## TO DO
When you transcribe the listing, keep each line exact and drop the pictures.

## EXTRACTED RECORDS

[Start of section]

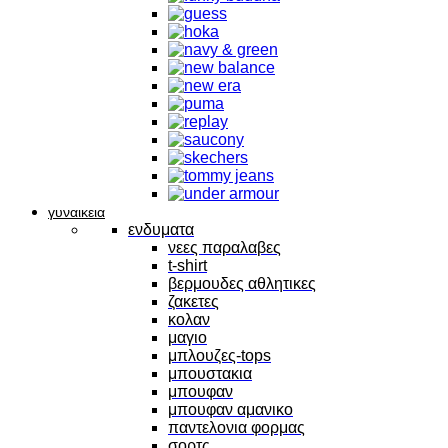
γυναικεια
ενδυματα
νεες παραλαβες
t-shirt
βερμουδες αθλητικες
ζακετες
κολαν
μαγιο
μπλουζες-tops
μπουστακια
μπουφαν
μπουφαν αμανικο
παντελονια φορμας
σορτς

[End of section]

## RESPONSE AREA
γυναικεια
ενδυματα
νεες παραλαβες
t-shirt
βερμουδες αθλητικες
ζακετες
κολαν
μαγιο
μπλουζες-tops
μπουστακια
μπουφαν
μπουφαν αμανικο
παντελονια φορμας
σορτς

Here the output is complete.